**EXERCISE**
The range runs from the line containing "(also includes o" through the last line of the material below; retype it exactly, leaving out the pictures.

──────────

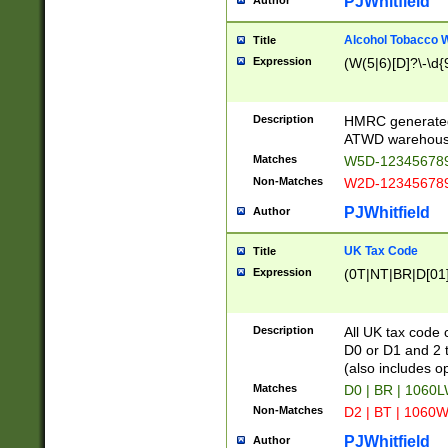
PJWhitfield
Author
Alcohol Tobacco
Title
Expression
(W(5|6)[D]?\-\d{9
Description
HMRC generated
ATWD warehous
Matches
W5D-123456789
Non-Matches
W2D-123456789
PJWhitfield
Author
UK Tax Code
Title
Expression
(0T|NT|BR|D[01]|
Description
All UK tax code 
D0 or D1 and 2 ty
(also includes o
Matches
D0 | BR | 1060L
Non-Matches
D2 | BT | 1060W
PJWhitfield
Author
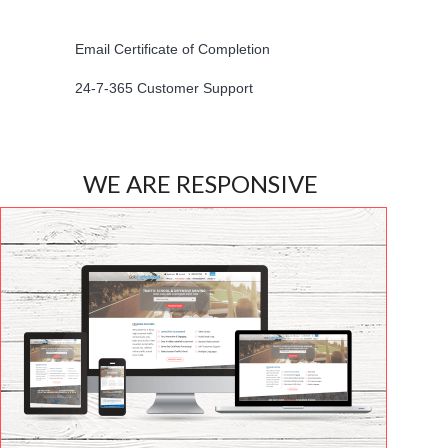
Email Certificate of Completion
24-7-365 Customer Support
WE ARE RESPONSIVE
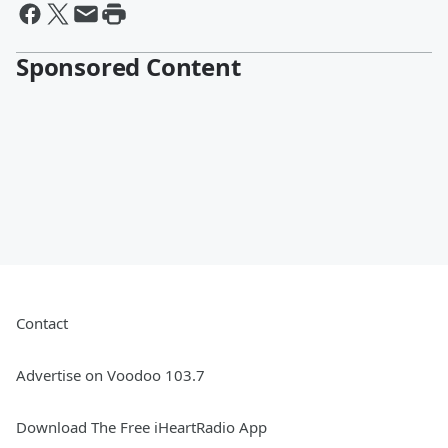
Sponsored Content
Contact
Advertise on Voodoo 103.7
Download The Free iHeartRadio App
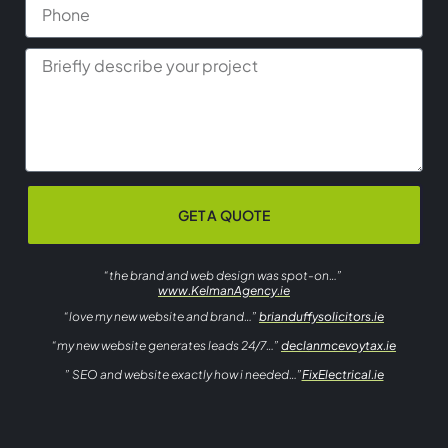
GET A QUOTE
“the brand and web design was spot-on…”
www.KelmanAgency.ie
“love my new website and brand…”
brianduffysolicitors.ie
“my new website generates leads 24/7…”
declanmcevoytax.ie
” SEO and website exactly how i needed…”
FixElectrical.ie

──────────

**RESULT**
(also includes o
Matches
D0 | BR | 1060L
Non-Matches
D2 | BT | 1060W
PJWhitfield
Author
Email Certificate of Completion
24-7-365 Customer Support
WE ARE RESPONSIVE
Sponsored Content
Contact
Advertise on Voodoo 103.7
Download The Free iHeartRadio App
GET A QUOTE
“the brand and web design was spot-on…”
www.KelmanAgency.ie
“love my new website and brand…”
brianduffysolicitors.ie
“my new website generates leads 24/7…”
declanmcevoytax.ie
” SEO and website exactly how i needed…”
FixElectrical.ie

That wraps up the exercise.